When considering his vote, Commissioner Nelson Stone recalled the litigation in which the city became entangled with NevStar. When the city tried to nix NevStar's plans, it was forced to grant the special-use permit after a District Court judge ruled the council's decision was "arbitrary and capricious." With Wednesday's action Station was granted a one-year extension of the license to complete construction and amend the original NevStar plans. The license is now set to expire in February 2001.
During the hour-long discussion with Station representative Tom Skancke, commissioners were told of the changes to the original plans proposed by NevStar in 1998. The plans fell through when NevStar ran into financial difficulties and declared bankruptcy in December.
Planning Commissioner Anita Wood had specific concerns that the casino would be nearly twice the size of the original plans for NevStar.
"When this was first presented, this had about 10 percent casino and was largely a hotel," she said. "Now with 30 percent casino, that is considerably higher than what we started with. I can't blame the people in this audience for being concerned."
Last year residents came out in droves to oppose the casino's location, telling the council they were concerned about increased traffic and crime as well as a drop in property values.
Bonnie and Denise Kelley, who live 6 miles from the proposed site, came out to oppose the project Wednesday with similar concerns.
"I am totally against it," Bonnie said breaking into tears at the dais. "We have school kids crossing Martin Luther King, and we don't need more drunks on the street because they go to the casino."
Denise agreed: "I like Station Casinos, but that's too close to residential, especially when they're talking about expanding."
City staff reports say the property would feature a 69,000-square-foot casino, a five-story, 200-room hotel, 10 movie theaters and more.

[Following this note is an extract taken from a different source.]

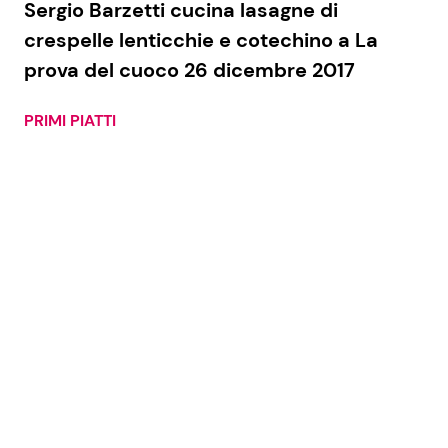
Sergio Barzetti cucina lasagne di
crespelle lenticchie e cotechino a La
prova del cuoco 26 dicembre 2017
PRIMI PIATTI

The project would sit on nearly 34 acres now owned by Desert Mesa Land Partners Ltd.
Future expansion of approximately 138,500 square feet of gaming, restaurants, retail, meeting and entertainment space is shown in the staff reports.
Planning Commissioner Christopher Montanez, too, had problems with the location.
"I think it's great that Station Casinos want to go on with this project, but why not do it farther down Craig Road instead of across from a residential neighborhood?" he said.
The site is zoned for commercial with a gaming overlay district.
Skancke said Station is a reputable locals casino operator that will bring employment and a higher tax base to the city.
"I believe our reputation has demonstrated to you that we know what we're doing," he said.
Staff reports say the project is expected to employ approximately 850 people and generate in excess of $6 million in direct taxes annually with an additional $5 million in additional federal taxes.
Skancke told the council that he believed North Las Vegas residents would be given the first chance at employment opportunities.